- _What to produce_:
Determine how many lines in the records hold the word "pour". Return the number alone.

Collected data:
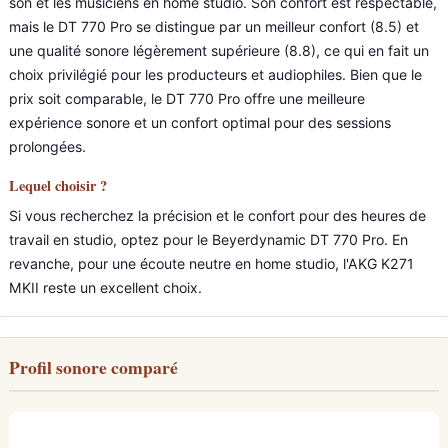
son et les musiciens en home studio. Son confort est respectable,
mais le DT 770 Pro se distingue par un meilleur confort (8.5) et
une qualité sonore légèrement supérieure (8.8), ce qui en fait un
choix privilégié pour les producteurs et audiophiles. Bien que le
prix soit comparable, le DT 770 Pro offre une meilleure
expérience sonore et un confort optimal pour des sessions
prolongées.
Lequel choisir ?
Si vous recherchez la précision et le confort pour des heures de
travail en studio, optez pour le Beyerdynamic DT 770 Pro. En
revanche, pour une écoute neutre en home studio, l'AKG K271
MKII reste un excellent choix.
Profil sonore comparé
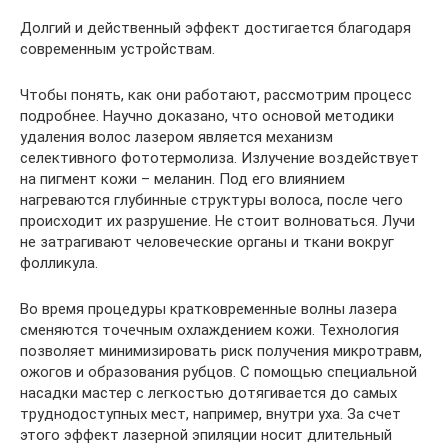
Долгий и действенный эффект достигается благодаря
современным устройствам.
Чтобы понять, как они работают, рассмотрим процесс
подробнее. Научно доказано, что основой методики
удаления волос лазером является механизм
селективного фототермолиза. Излучение воздействует
на пигмент кожи – меланин. Под его влиянием
нагреваются глубинные структуры волоса, после чего
происходит их разрушение. Не стоит волноваться. Лучи
не затрагивают человеческие органы и ткани вокруг
фолликула.
Во время процедуры кратковременные волны лазера
сменяются точечным охлаждением кожи. Технология
позволяет минимизировать риск получения микротравм,
ожогов и образования рубцов. С помощью специальной
насадки мастер с легкостью дотягивается до самых
труднодоступных мест, например, внутри уха. За счет
этого эффект лазерной эпиляции носит длительный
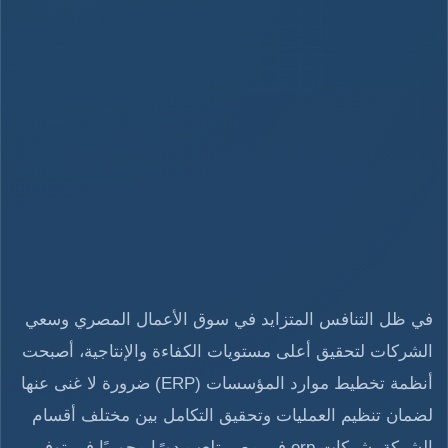
في ظل التنافس المتزايد في سوق الأعمال المصري وسعي
الشركات لتحقيق أعلى مستويات الكفاءة والإنتاجية، أصبحت
أنظمة تخطيط موارد المؤسسات (ERP) ضرورة لا غنى عنها
لضمان تنظيم العمليات وتحقيق التكامل بين مختلف أقسام
الشركة، شركات erp في مصر تلعب دورًا محوريًا في توفير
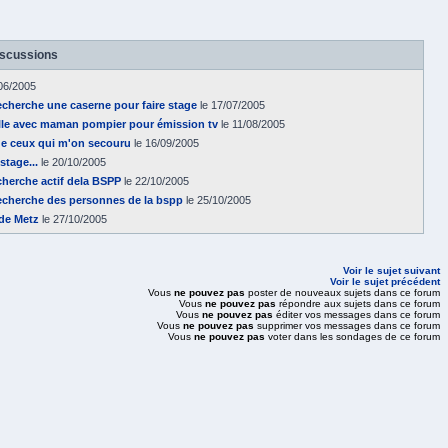
iscussions
06/2005
recherche une caserne pour faire stage
le 17/07/2005
lle avec maman pompier pour émission tv
le 11/08/2005
de ceux qui m'on secouru
le 16/09/2005
stage...
le 20/10/2005
echerche actif dela BSPP
le 22/10/2005
 recherche des personnes de la bspp
le 25/10/2005
de Metz
le 27/10/2005
Voir le sujet suivant
Voir le sujet précédent
Vous
ne pouvez pas
poster de nouveaux sujets dans ce forum
Vous
ne pouvez pas
répondre aux sujets dans ce forum
Vous
ne pouvez pas
éditer vos messages dans ce forum
Vous
ne pouvez pas
supprimer vos messages dans ce forum
Vous
ne pouvez pas
voter dans les sondages de ce forum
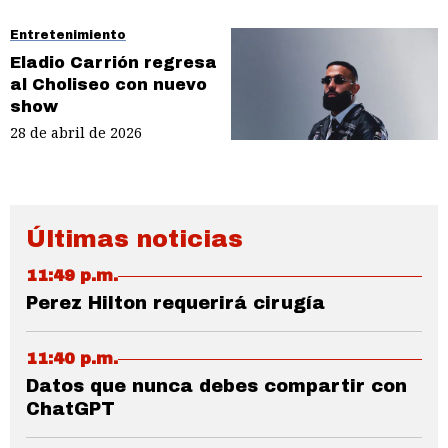
Entretenimiento
Eladio Carrión regresa
al Choliseo con nuevo
show
28 de abril de 2026
Últimas noticias
11:49 p.m.
Perez Hilton requerirá cirugía
11:40 p.m.
Datos que nunca debes compartir con
ChatGPT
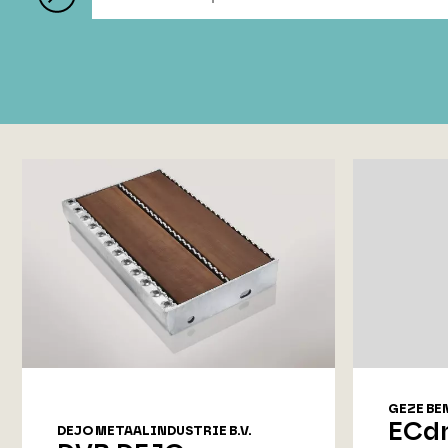
GEZE BE
ECdr
DEJO METAALINDUSTRIE B.V.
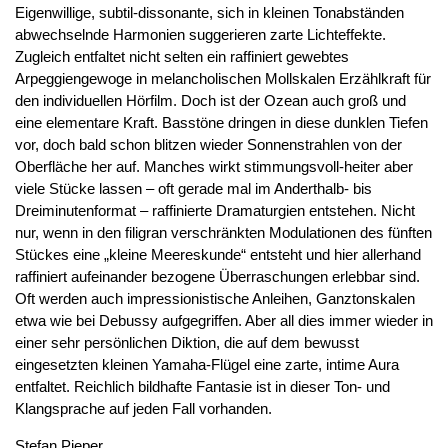
Eigenwillige, subtil-dissonante, sich in kleinen Tonabständen
abwechselnde Harmonien suggerieren zarte Lichteffekte.
Zugleich entfaltet nicht selten ein raffiniert gewebtes
Arpeggiengewoge in melancholischen Mollskalen Erzählkraft für
den individuellen Hörfilm. Doch ist der Ozean auch groß und
eine elementare Kraft. Basstöne dringen in diese dunklen Tiefen
vor, doch bald schon blitzen wieder Sonnenstrahlen von der
Oberfläche her auf. Manches wirkt stimmungsvoll-heiter aber
viele Stücke lassen – oft gerade mal im Anderthalb- bis
Dreiminutenformat – raffinierte Dramaturgien entstehen. Nicht
nur, wenn in den filigran verschränkten Modulationen des fünften
Stückes eine „kleine Meereskunde“ entsteht und hier allerhand
raffiniert aufeinander bezogene Überraschungen erlebbar sind.
Oft werden auch impressionistische Anleihen, Ganztonskalen
etwa wie bei Debussy aufgegriffen. Aber all dies immer wieder in
einer sehr persönlichen Diktion, die auf dem bewusst
eingesetzten kleinen Yamaha-Flügel eine zarte, intime Aura
entfaltet. Reichlich bildhafte Fantasie ist in dieser Ton- und
Klangsprache auf jeden Fall vorhanden.
Stefan Pieper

- _Response area_:
7